"You seem to have worked a miracle," said Gerrard feebly, "but I'm a bit done up—couldn't see how you did it."
"A rest and something cool to drink is what you want," said Charteris, half helping, half pulling him off his horse. "Lie down here and take this. I give you fair warning, Master Gerrard, you ain't going to die on my hands and leave me to settle with this hornet's nest you have stirred up here—not if I know it."
Gerrard obeyed meekly, and lay still until the trees and Charteris and the horses and the troopers had ceased whirling and wavering before his eyes. Then he sat up. "Bob, what was it you told Sher Singh? How can it have happened?"
"Bounce, all bounce!" said Charteris sadly. "At least, my Darwanis are certainly behind me, but a jolly good way behind; and as to Antony, if he is on the move, it's solely in response to my urgent entreaties, which he is highly unlikely to regard with favour."
"Anyhow, you seem to have got me out of a very nasty fix."
"Such was my intention. But you wish it hadn't fallen to me to get you out? Never mind, old boy; I wish it hadn't been you to be got out."
"Oh, nonsense! You know I'm uncommon obliged to you, my dear fellow. But did you fly here? It can't possibly be my message this morning that brought you."

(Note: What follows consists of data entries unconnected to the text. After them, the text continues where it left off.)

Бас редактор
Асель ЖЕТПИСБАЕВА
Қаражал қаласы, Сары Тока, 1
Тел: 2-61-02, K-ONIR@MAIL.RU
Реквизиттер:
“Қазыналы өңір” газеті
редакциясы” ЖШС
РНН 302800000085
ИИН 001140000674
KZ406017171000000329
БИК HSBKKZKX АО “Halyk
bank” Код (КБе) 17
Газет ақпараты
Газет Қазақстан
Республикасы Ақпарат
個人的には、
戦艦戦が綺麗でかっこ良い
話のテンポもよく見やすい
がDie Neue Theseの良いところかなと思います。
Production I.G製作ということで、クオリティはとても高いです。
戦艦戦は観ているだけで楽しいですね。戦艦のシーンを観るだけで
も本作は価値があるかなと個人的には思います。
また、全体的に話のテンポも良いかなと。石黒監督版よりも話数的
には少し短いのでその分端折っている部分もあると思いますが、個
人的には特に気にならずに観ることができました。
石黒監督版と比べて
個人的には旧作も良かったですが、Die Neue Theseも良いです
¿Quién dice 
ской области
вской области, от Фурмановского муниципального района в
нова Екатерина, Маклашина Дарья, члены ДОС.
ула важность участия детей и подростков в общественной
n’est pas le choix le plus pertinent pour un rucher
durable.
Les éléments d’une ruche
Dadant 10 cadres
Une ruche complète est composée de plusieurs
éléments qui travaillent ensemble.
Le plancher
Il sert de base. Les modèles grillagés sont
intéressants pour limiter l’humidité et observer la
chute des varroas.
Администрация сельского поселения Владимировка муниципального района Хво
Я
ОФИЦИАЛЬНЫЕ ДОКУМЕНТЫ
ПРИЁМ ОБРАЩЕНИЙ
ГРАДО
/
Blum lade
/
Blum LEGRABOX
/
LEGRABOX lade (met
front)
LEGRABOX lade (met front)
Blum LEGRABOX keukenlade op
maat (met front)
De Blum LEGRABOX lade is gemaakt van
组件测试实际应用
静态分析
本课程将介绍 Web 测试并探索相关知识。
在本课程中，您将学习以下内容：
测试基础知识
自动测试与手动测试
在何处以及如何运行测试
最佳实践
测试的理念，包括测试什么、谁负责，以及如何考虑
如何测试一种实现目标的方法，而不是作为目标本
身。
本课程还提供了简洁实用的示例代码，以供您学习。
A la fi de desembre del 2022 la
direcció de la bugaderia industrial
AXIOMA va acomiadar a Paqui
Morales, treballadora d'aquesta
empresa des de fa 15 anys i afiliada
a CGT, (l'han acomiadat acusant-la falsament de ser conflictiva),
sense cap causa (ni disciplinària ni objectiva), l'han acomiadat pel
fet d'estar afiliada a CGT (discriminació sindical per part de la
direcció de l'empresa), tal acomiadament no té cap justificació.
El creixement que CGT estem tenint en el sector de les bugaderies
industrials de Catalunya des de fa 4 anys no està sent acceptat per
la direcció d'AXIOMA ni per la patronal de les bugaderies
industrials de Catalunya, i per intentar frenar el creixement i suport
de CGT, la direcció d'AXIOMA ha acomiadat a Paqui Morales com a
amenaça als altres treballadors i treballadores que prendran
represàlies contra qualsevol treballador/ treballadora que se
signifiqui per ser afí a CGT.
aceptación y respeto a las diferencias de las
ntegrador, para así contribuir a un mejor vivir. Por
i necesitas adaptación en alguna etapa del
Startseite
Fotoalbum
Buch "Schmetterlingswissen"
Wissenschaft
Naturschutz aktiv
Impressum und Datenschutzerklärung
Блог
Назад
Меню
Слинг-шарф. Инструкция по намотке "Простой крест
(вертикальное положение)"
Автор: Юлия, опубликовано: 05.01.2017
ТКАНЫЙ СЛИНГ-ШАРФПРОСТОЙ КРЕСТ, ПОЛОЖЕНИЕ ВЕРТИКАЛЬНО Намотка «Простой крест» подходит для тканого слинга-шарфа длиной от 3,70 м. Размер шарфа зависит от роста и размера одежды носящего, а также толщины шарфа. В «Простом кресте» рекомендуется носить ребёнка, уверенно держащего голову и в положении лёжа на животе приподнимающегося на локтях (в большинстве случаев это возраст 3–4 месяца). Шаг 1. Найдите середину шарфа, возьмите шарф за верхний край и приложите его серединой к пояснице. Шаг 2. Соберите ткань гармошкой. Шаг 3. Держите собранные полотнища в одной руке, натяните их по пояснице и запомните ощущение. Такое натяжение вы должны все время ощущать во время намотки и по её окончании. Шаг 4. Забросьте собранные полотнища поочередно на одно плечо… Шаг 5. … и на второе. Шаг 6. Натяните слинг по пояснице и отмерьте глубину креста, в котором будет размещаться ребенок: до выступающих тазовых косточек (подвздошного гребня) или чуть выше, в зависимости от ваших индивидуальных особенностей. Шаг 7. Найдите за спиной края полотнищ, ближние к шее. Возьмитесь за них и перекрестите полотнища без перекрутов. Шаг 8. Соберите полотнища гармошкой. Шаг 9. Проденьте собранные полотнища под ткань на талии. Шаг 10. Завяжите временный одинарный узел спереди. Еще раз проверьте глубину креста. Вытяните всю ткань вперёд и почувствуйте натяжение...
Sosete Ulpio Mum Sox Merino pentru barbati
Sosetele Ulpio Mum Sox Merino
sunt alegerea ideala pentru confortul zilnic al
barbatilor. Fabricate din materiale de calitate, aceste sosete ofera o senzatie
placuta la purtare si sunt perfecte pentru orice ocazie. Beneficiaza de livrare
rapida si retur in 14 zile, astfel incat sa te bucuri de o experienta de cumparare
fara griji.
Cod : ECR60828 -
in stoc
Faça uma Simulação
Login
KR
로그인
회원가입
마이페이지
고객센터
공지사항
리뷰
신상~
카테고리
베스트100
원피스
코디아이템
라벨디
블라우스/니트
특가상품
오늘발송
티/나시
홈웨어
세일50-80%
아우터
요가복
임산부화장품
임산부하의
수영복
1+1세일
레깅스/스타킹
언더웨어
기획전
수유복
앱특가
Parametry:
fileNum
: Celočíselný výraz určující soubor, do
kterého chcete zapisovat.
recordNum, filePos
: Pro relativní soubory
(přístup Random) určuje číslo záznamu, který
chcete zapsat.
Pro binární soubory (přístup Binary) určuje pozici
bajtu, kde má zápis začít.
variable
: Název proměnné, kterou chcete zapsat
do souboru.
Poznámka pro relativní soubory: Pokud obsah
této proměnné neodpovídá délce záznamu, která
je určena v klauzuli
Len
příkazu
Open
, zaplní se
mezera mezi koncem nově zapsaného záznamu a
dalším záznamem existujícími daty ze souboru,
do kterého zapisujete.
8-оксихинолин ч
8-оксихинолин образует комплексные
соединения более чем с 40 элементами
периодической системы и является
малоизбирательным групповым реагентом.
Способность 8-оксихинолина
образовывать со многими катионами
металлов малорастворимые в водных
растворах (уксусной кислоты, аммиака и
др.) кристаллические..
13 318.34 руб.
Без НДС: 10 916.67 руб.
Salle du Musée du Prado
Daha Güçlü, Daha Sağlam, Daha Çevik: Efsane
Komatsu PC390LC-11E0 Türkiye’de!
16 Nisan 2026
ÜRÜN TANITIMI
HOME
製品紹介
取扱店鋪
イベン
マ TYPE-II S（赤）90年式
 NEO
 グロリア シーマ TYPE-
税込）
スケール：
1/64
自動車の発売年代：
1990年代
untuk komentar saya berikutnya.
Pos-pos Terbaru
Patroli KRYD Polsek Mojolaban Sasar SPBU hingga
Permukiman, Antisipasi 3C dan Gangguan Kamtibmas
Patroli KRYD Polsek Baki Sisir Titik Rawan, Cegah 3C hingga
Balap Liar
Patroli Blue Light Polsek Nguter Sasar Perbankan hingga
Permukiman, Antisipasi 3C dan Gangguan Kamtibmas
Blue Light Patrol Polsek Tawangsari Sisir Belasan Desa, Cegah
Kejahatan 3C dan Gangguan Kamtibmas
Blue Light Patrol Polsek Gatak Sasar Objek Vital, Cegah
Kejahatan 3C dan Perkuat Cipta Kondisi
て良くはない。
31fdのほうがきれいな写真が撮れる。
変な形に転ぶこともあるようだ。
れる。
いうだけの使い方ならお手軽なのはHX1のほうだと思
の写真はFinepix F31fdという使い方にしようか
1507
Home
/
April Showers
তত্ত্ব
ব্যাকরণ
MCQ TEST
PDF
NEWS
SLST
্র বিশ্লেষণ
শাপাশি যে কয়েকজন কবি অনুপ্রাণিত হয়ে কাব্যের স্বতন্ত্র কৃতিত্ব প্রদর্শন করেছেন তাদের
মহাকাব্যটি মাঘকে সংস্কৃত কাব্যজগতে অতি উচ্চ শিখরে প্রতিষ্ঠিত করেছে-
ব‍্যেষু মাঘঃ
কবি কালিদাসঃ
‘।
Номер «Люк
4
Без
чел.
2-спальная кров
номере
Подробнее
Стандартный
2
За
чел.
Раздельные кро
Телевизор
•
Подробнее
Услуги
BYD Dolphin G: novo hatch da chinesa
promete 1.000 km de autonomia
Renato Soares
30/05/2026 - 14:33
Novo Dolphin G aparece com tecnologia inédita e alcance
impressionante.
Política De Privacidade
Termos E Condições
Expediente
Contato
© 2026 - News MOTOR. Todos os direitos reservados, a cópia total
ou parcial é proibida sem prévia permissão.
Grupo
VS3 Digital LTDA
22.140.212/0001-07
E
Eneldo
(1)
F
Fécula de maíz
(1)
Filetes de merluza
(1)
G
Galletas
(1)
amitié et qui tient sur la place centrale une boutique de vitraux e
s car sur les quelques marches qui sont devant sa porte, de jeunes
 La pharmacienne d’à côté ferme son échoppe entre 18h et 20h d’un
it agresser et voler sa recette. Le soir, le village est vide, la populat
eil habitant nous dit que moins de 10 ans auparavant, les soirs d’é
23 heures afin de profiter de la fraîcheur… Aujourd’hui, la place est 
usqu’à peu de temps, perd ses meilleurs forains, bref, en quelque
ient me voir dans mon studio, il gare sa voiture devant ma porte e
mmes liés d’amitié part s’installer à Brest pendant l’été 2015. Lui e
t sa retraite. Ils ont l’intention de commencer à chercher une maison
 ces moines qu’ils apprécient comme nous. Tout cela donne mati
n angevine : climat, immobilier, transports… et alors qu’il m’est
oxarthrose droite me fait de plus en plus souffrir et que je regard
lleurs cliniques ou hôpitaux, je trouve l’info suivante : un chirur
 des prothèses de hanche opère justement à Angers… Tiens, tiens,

"Lie down like a decent Christian and don't talk, and I'll tell you all about it. You don't seem to realise that you have had a precious narrow escape of sunstroke. Well, you don't need me to tell you that I have been keeping a vigilant eye on your proceedings for some time, with a shrewd suspicion that the air of the very high circles in which you were moving would not be good for your health. I felt so more than ever when my spies brought me word that Sher Singh was sneaking through my territory, evidently bound for Agpur. I sent him my salaams and a polite invitation to pay me a visit, but he had made himself scarce just in time. Then I thought it well to take the liberty of opening a letter of Antony's to you, as we agreed I should do in case of emergency, and when I found him cautioning you against any interference in the question of the Agpur succession, and talking of the extraordinary moderation of the claim advanced by the elder son, I decided it was time to move. So I set out to meet you on your way to the frontier, ostensibly to make arrangements for receiving the Rajah properly. This morning the people in the village where we halted for the night were full of the Rajah's death. As usual, nothing would make them say how they knew of it, but they were firm on the fact, so I saw the plot was thickening. Then, as we rode, we came across your messenger, and it was clear that the fat was in the fire already. I sent him on at once, with letters to my fellows in Darwan, and to try and open Antony's eyes, and made straight for this tope to intercept you."
"And to save all our lives," said Gerrard. "My dear Bob, how can I thank you?"
"Don't want to be thanked," growled Charteris. "If you don't know from your own feelings how I hated doing it, you ought to, that's all. Never mind, you'll do something of the same sort for me one day, and then I shall have the crow over you. And now just give me some idea of the state of affairs. Keep your silly head quiet, can't you? I didn't tell you to get up. Well, put your back against the tree, if you must sit up. Who killer Cock Robin—that is to say, Partab Singh?"